22             À mon avis, la norme de preuve requise n'est pertinente en droit que lorsque le tribunal est appelé à rendre des décisions qui peuvent être qualifiées de questions de fait. La norme de preuve inférieure à celle prévue en droit civil n'est pas pertinente lorsque la question examinée est essentiellement une question de droit. Pour les fins de l'application de la disposition d'exclusion, il suffit que j'expose brièvement le fondement sur lequel j'établis une distinction entre les deux formes de questions et mes raisons pour le faire.

23             On a défini la conclusion de fait comme la conclusion qu'un phénomène s'est produit, se produit ou se produira indépendamment de toute décision concernant ses effets juridiques ou antérieurement à celle-ci; voir L. L. Jaffe, Judicial Control of Administrative Action, Boston : Little, Brown and Company, 1965, à la page 548. La question de droit a, quant à elle, été définie de nombreuses façons; voir par exemple P. J. Fitzgerald, Salmond on Jurisprudence, 12e éd., London : Sweet & Maxwell, 1966, à la page 10. C'est peut-être le professeur Wade qui définit le mieux le fondement sur lequel les questions de droit se distinguent nettement des questions de fait :

[TRADUCTION] Les questions de droit doivent être différenciées des questions de fait, mais il s'agit d'un cas où les règles ont pris différentes formes en raison de la manipulation judiciaire.
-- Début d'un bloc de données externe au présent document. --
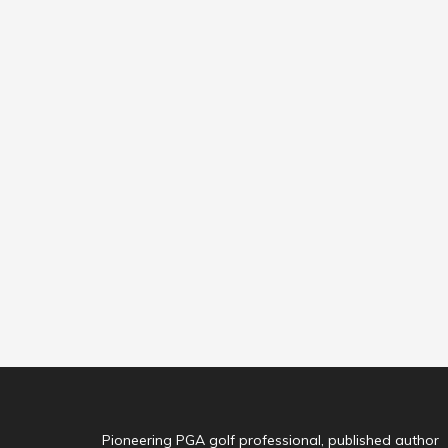
Pioneering PGA golf professional, published author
[13]            Ce qui nous amène au deuxième point, à savoir si l'alinéa 37(1)a) ne s'applique que si l'intéressé est présentement membre d'une organisation criminelle et non pas à une personne qui dans le passé a déjà appartenu à une telle organisation.

[14]            La Cour d'appel fédérale s'est récemment penchée sur l'interprétation juridique de l'alinéa 37(1)a) dans l'arrêt Thanaratnam, précité. Elle a toutefois abordé la question d'un point de vue différent de celui sous lequel il est envisagé en l'espèce. La cour explique, aux paragraphes 29 et 30 de ses motifs :

29             Ayant conclu que la Commission avait fait erreur en concluant que M. Thanaratnam était « membre » du V.V.T., le juge saisi de la demande n'a pas considéré si la preuve selon laquelle il « participait à des activités liées à un gang » (le premier critère utilisé par la police pour identifier les membres d'un gang) suffisait pour conclure qu'il était interdit de territoire du fait qu'il se livrait à des activités faisant partie d'un plan d'activités criminelles du gang V.V.T., même s'il n'était pas « membre » du gang.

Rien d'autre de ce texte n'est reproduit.